February 22, 2021
I have a base class that loads a value and if it isn't net, load a default value. Since the value can be set, I'd like to do lazy evaluation of this default value until it's really needed. So rather have a C defValue = xxx, that makes xxx to be loaded even if defValue doesn't get used. So I thought I would use property and override it from the derived class, to archive the lazy evaluation effect that I'd like.

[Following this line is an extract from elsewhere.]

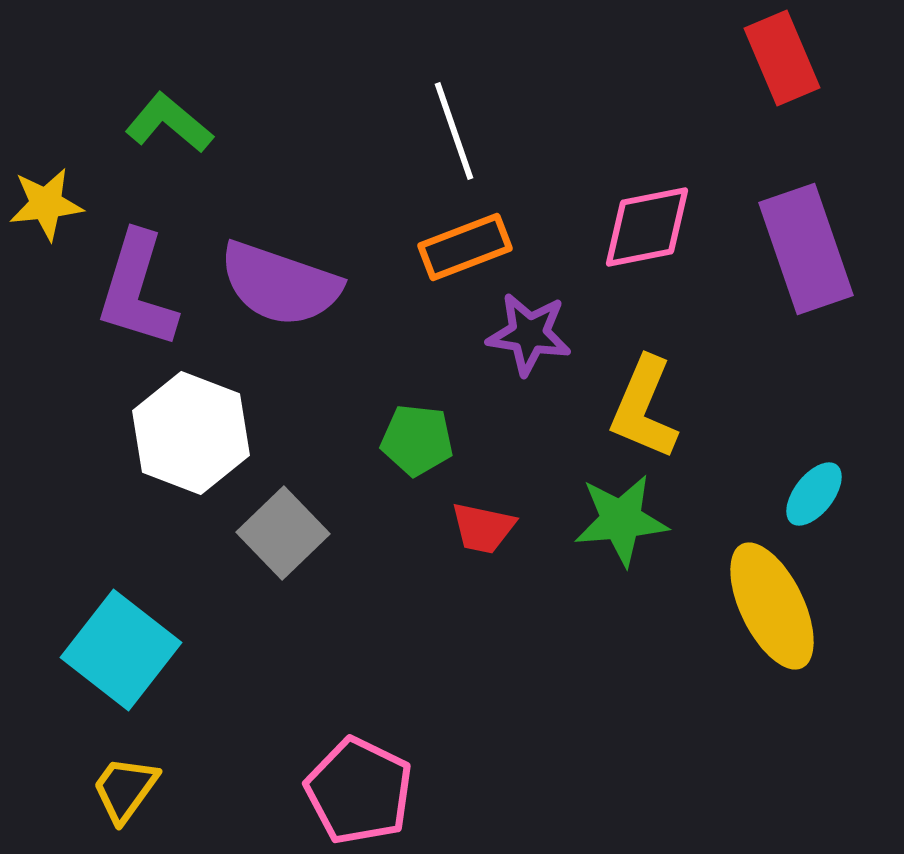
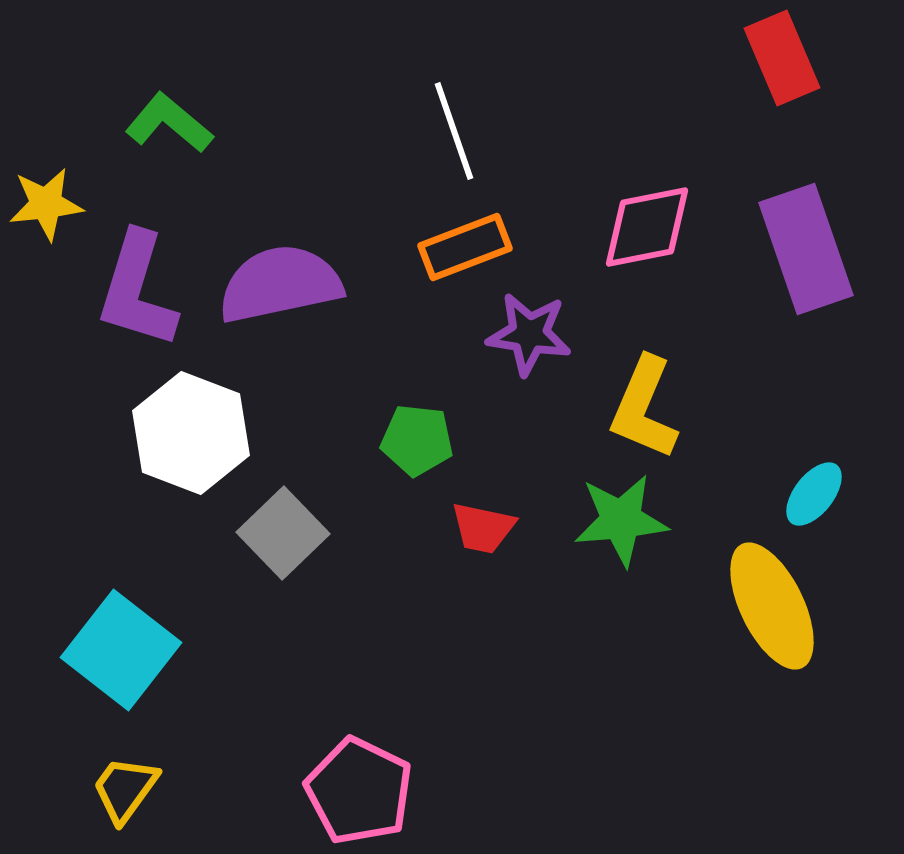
purple semicircle: rotated 149 degrees clockwise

Is this a good approach? are there better ways to do that? here's a sample code of what I'm talking about (I'm using int just to make it simple but the class in the real code is bigger and can have many instances, hence my attempt to optimize that):

class A
{
	C defValue() { return C.a; }
	C value;

	void doSomething()
	{
               // doSomething gets called from all derived classes
               // but value is set often, loading defValue right away
               // would waste time and resources
		if(!value) {
			value = defValue;
		}
	}
}

class B : A
{
        // use propety to have a lazy evaluation of value
	override C defValue() { return C.b; }

	void foo()
	{
		// loadDefvalue, if value not set, lazily...
		doSomething();
		// do something else...
	}
}

class C
{
	int n;

	this(int v)
	{
		n = v;
	}

	static this()
	{
		a = new C(10);
		b = new C(11);
	}

	void load()
	{
		// do something with n
	}

	static
	{
		C a;
	  	C b;
	 }
}


February 23, 2021
On 2/22/21 2:00 PM, Jack wrote:

>      C defValue() { return C.a; }

Yes, putting the expression in a function is the way I know for lazy evaluation.